Apr 4th, 2018 | By | Category: 2017-2018, Lifestyles

By Madelyn Jones
Lifestyles Editor

For people who love being whisked away into fantastical, fictional worlds, there are few things better than getting lost in a book or film. However, if story-based indie video games are not in your escapism queue, maybe they should be. There are many inexpensive and accessible games out there that are ready to let their emotional, complex and riveting plots unfurl, if you give them a chance.

Video games can sometimes be intimidating to people who do not have a history with them, however, there are games that are strong in story and low in their skill requirement, “Night in the Woods” is a perfect example. This game is mostly dialogue and choice based, your actions influence the outcome. Therefore, all you need is curiosity to be good at this game. The unique art style and mystery of the plot keeps the player enticed. You can do the bare minimum and still get an interesting story, but you will be rewarded with interesting details and fun secrets if you look further than necessary.

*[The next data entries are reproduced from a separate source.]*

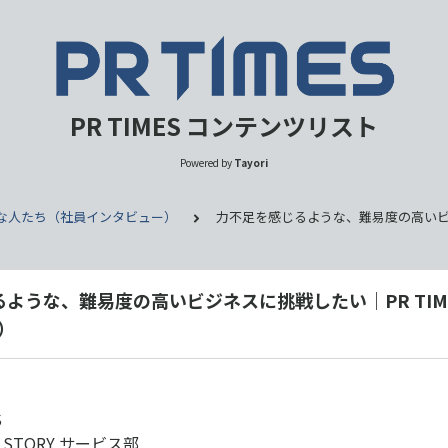
PR TIMES コンテンツリスト
Powered by
Tayori
IMESな人たち（社員インタビュー）
力不足を感じるような、難易度の高いビジネスに
ような、難易度の高いビジネスに挑戦したい｜PR TIME
1）
S
ES STORY サービス部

If you are ready for more of a challenge, give one of Supergiant’s games a try: “Transistor,” “Bastion” or “Pyre.” Each game has an intricate and complex art style, that when paired with the expertly composed, music has moved me to tears. “Transistor” and “Bastion” are both combat based, the latter being more typical and fast-paced, while the former introduces a unique style.

“Transistor’s” combat is a mix of real time dodging and paused deliberation. When you attack, you pause the enemies and get to plan out your attack, making it accessible to those who are not used to fast-paced, high stress battle. While these games are more skill based, the games ease you in, getting you comfortable with the controls before it gets difficult. For experienced players, there are many in-game ways to make it more of a challenge.

Many of these games include comments on hard-hitting topics. Supergiant’s games always challenge you to make important and hard decisions, while having inherently political plots. “Undertale” is a two-bit game that at its surface level is charming, and at its foundation makes a strong point to holding people accountable and choosing the moral option over the easy. You get punished and rewarded for your actions. If you have any choice in the matter, you do not want any part of this game spoiled, it is such a special and unique experience to come to with little knowledge of what is about to appear.

All of these games are $20 or less, and with the exception of the Supergiant games, can run on most laptops. All of the games are also designed to be played multiple times. “Undertale” has four endings, the Supergiant games can be made more challenging and you can figure out how the story plays out if you choose the opposite possibilities in “Night in the Woods.” No matter which of these games you are playing, you will realize something you missed with another play through.

It could be argued that these games are the most immersive fictional experiences. There is something poignantly emotional about making decisions that directly affect the plot, and often times there are multiple endings that are decided based of off how you decide to play the game. It’s easy to forget the world around you and be sucked into these diverse worlds.

All of the games mentioned have stuck in my mind since I finished playing them. For “Undertale,” I watched hours of theory videos after completing the endings that I wanted. I have had multiple conversations with friends about the meaning of “Night in the Woods” and why we made our choices.